### TASK ITEM
Word for word, print each record, dropping any image it holds.

### DATA SECTION
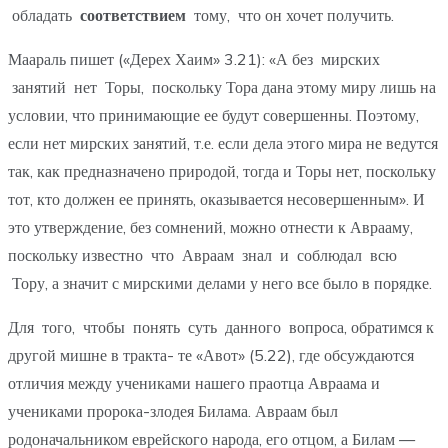
обладать
соответствием
тому, что он хочет получить.
Маараль пишет («Дерех Хаим» 3.21): «А без мирских
занятий нет Торы, поскольку Тора дана этому миру лишь на
условии, что принимающие ее будут совершенны. Поэтому,
если нет мирских занятий, т.е. если дела этого мира не ведутся
так, как предназначено природой, тогда и Торы нет, поскольку
тот, кто должен ее принять, оказывается несовершенным». И
это утверждение, без сомнений, можно отнести к Аврааму,
поскольку известно что Авраам знал и соблюдал всю
Тору, а значит с мирскими делами у него все было в порядке.
Для того, чтобы понять суть данного вопроса, обратимся к
другой мишне в тракта- те «Авот» (5.22), где обсуждаются
отличия между учениками нашего праотца Авраама и
учениками пророка-злодея Билама. Авраам был
родоначальником еврейского народа, его отцом, а Билам —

### SOLUTION TO THE PROBLEM
обладать
соответствием
тому, что он хочет получить.
Маараль пишет («Дерех Хаим» 3.21): «А без мирских
занятий нет Торы, поскольку Тора дана этому миру лишь на
условии, что принимающие ее будут совершенны. Поэтому,
если нет мирских занятий, т.е. если дела этого мира не ведутся
так, как предназначено природой, тогда и Торы нет, поскольку
тот, кто должен ее принять, оказывается несовершенным». И
это утверждение, без сомнений, можно отнести к Аврааму,
поскольку известно что Авраам знал и соблюдал всю
Тору, а значит с мирскими делами у него все было в порядке.
Для того, чтобы понять суть данного вопроса, обратимся к
другой мишне в тракта- те «Авот» (5.22), где обсуждаются
отличия между учениками нашего праотца Авраама и
учениками пророка-злодея Билама. Авраам был
родоначальником еврейского народа, его отцом, а Билам —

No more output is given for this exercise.